Un récit d’une morosité extrême, dans lequel le narrateur dépeint son quotidien routinier, essentiellement professionnel, et sa solitude profonde, qu’il dit avoir choisie mais qui constitue aussi pour lui une source de souffrance. Cette solitude, surtout affective, ne peut être comblée par les cigarettes, les multiples rencontres sexuelles que fait le narrateur, depuis vingt ans (il dit être âgé de 46 ans) dans une backroom aussi glauque que possible.

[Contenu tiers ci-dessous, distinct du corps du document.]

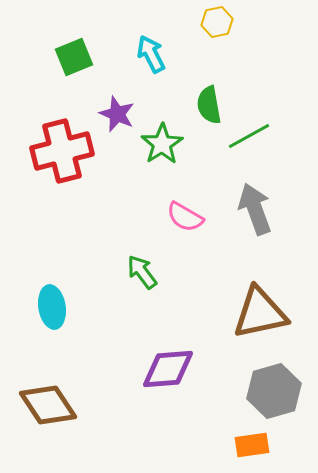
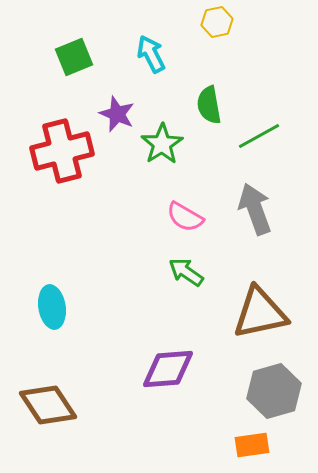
green line: moved 10 px right
green arrow: moved 44 px right; rotated 18 degrees counterclockwise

Il faut attendre les trois derniers chapitres de ce bref récit (85 pages) pour que la dimension autobiographique prenne un peu de hauteur et apporte aussi une certaine consistance à ce récit au bout du compte bien narcissique. Car ce narrateur ne suscite aucune sympathie particulière : peu de personnes trouvent grâce à ses yeux, son lien avec ses proches n’est qu’effleuré (malgré le dernier chapitre, intéressant mais quelque peu nébuleux), il a la dent bien dure pour ses frères humains, gays ou pas.

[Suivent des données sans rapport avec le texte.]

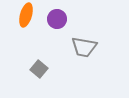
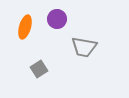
orange ellipse: moved 1 px left, 12 px down
gray square: rotated 18 degrees clockwise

L’auteur, lui, a sûrement les capacités pour réaliser un vrai travail d’écriture, mais il ne le fait quasiment pas, se contentant la plupart du temps de reproduire le langage oral de tous les jours, avec un recours systématique à un registre de langue familier et vulgaire. « Quelle vie de merde », écrit-il page 20, et c’est vrai que ce qu’il propose ne fait vraiment pas envie – sauf si l’on est attiré par une certaine veine naturaliste.
Reste l’orthographe, et là, c’est un festival : il y a plus de 100 fautes dans ce récit, ce qui témoigne d’une désinvolture vraiment décomplexée. Le philosophe Alain estimait que « l’orthographe est de respect ; c’est une sorte de politesse. » Hélas …
Chronique bien intéressante sur ce livre qui semble sortir de l’habituel. L’avant dernière citation donne bien le ton désenchanté et montre là une belle écriture, même si, à l’occasion, il se glisse dans l’ensemble du texte quelques erreurs et défauts de ponctuation. J’aime beaucoup « le pays chimérique du sexe instantané » que nous offre notre excellent chroniqueur! (On voit bien là l’écrivain.) Un texte court et intense… à lire donc peut-être?
Je pense qu’il te plairait bien, Dominique!